No doubt, a lot of weight up front with a "flimsy" arrow being shot fast can have its consequences. However, a heavy arrow with minimal FOC to absorb more of the bows energy to get it moving matters most. It won't flex the same as a higher FOC. If shooting a lighter arrow, defiantly go with a stiffer spine. If shooting for more FOC, go with a stiffer spine.


----------



## KineKilla (Jan 28, 2011)

Thread resurrection....

As I am new to archery and am working my way up in draw weight, have any of you used a spine that is the next level stiffer in anticipation of being at that draw weight in the future?

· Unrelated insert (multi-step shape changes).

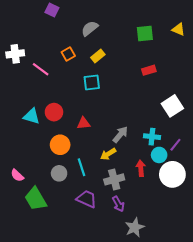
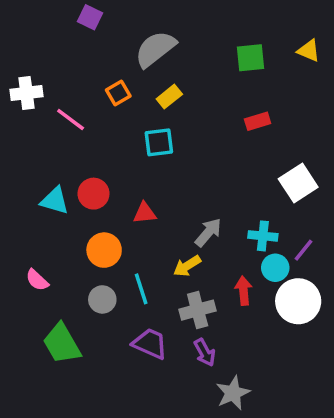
gray semicircle: (90, 28) -> (155, 49), size x1.4
pink semicircle: (17, 175) -> (37, 280), moved

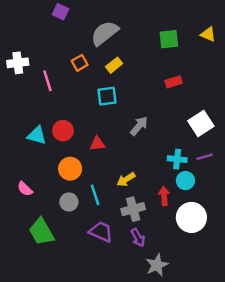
pink line: (71, 120) -> (47, 81), turned 36
gray arrow: (208, 232) -> (139, 126), moved
purple line: (303, 250) -> (204, 157), moved, turned 35
white circle: (298, 301) -> (191, 217), moved

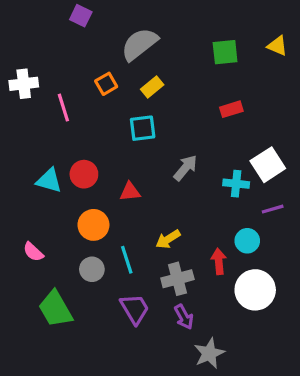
cyan cross: (177, 159) -> (236, 184), moved
purple trapezoid: (101, 232) -> (135, 309), turned 35

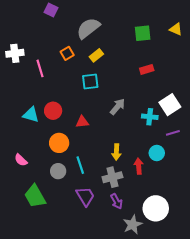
yellow arrow: (168, 239) -> (116, 152), moved, turned -56
white circle: (255, 290) -> (156, 208), moved

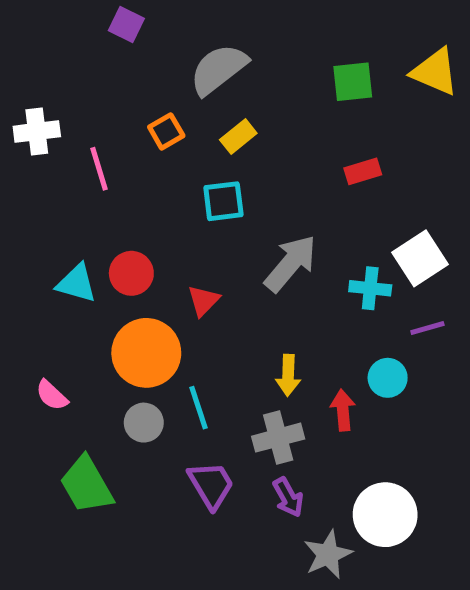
yellow triangle: (176, 29) -> (435, 72), size x1.5
gray arrow: (117, 107) -> (291, 263), size x1.4
red triangle: (82, 122) -> (204, 301), turned -40
orange circle: (59, 143) -> (146, 353), size x1.4

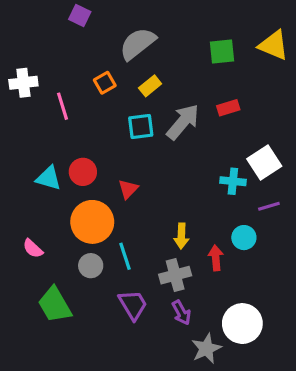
gray arrow: (291, 263) -> (183, 122), moved

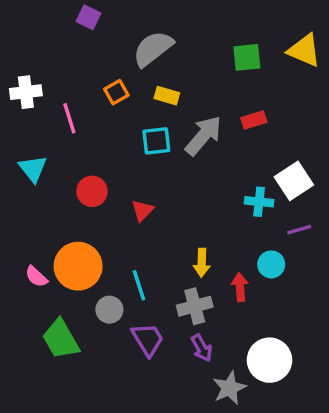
yellow rectangle: (150, 86) -> (167, 96), turned 55
cyan triangle: (48, 178) -> (33, 169), moved, turned 36
orange circle: (92, 222) -> (78, 266), moved
gray circle: (91, 266) -> (109, 310), moved

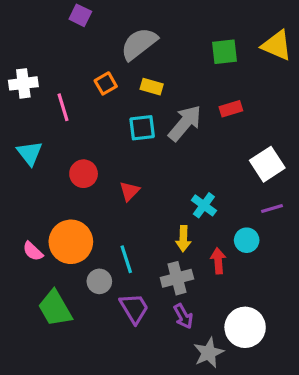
cyan cross: (259, 202) -> (204, 205), moved, turned 30

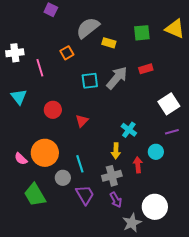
yellow rectangle: (152, 87) -> (109, 43), moved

I am currently at a 28.5" draw length, 50# (ish) draw weight shooting 5mm FMJ's with 400 Spine and 100gr tips. My arrows are cut a bit long. I'd guess my arrows are at 29" cut length which is what I asked for since I didn't want that broad head anywhere near my bow hand.

But I digress.....

Most charts put me at a 400-340 spine and anywhere in between. Definitely at a 340 once I get above 55# draw weight (which will be fairly soon if my elbow pain allows it). 

So is it going to be a big negative to start shooting the 340 spine arrows before I get to 55# ? Pros and Cons?


----------



## middlefork (Nov 2, 2008)

IMO over spined does not create problems. Under spinded will.


----------